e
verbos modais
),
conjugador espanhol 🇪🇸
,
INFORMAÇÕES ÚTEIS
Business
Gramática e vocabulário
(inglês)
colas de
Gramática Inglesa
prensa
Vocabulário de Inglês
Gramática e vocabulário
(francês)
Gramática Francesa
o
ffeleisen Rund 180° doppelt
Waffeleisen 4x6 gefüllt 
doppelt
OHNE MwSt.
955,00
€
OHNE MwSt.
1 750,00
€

##############################

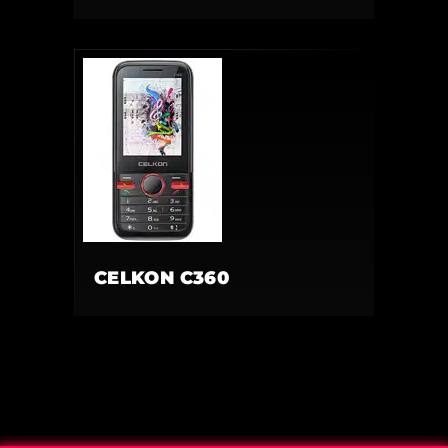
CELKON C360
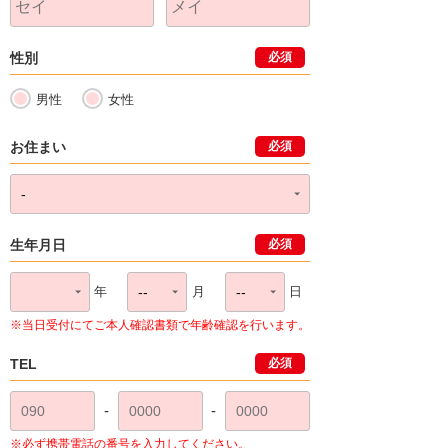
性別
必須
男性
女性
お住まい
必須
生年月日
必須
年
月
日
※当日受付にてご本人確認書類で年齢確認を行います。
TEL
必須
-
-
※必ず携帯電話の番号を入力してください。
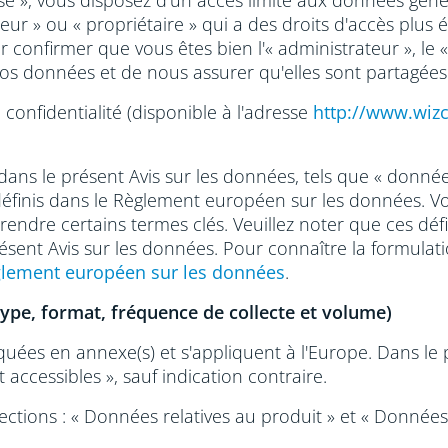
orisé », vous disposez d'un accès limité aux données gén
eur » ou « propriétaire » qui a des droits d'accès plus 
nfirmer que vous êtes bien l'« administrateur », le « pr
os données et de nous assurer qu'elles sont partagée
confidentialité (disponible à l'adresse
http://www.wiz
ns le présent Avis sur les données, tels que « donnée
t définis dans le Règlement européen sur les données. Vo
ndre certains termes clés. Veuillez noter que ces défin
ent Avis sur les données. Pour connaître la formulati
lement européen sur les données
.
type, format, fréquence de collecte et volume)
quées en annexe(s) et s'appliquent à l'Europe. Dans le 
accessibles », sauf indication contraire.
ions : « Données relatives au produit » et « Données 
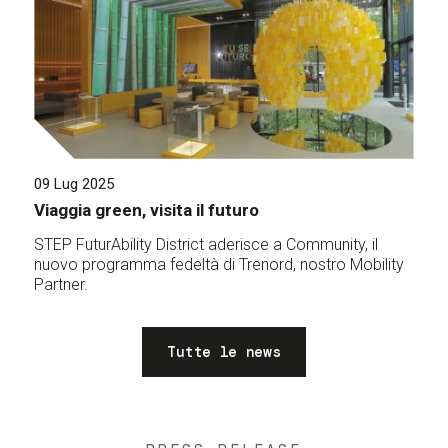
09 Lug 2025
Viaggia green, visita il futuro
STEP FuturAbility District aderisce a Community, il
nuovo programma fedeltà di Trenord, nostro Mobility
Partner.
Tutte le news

##############################

• [Work to complete]: What's needed is an exact copy of the lines above from the one with "ndre certains termes" through the one with "Tutte le news", both included; the pictures stay out.

• [Solution for this task]:
ndre certains termes clés. Veuillez noter que ces défin
ent Avis sur les données. Pour connaître la formulati
lement européen sur les données
.
type, format, fréquence de collecte et volume)
quées en annexe(s) et s'appliquent à l'Europe. Dans le 
accessibles », sauf indication contraire.
ions : « Données relatives au produit » et « Données 
09 Lug 2025
Viaggia green, visita il futuro
STEP FuturAbility District aderisce a Community, il
nuovo programma fedeltà di Trenord, nostro Mobility
Partner.
Tutte le news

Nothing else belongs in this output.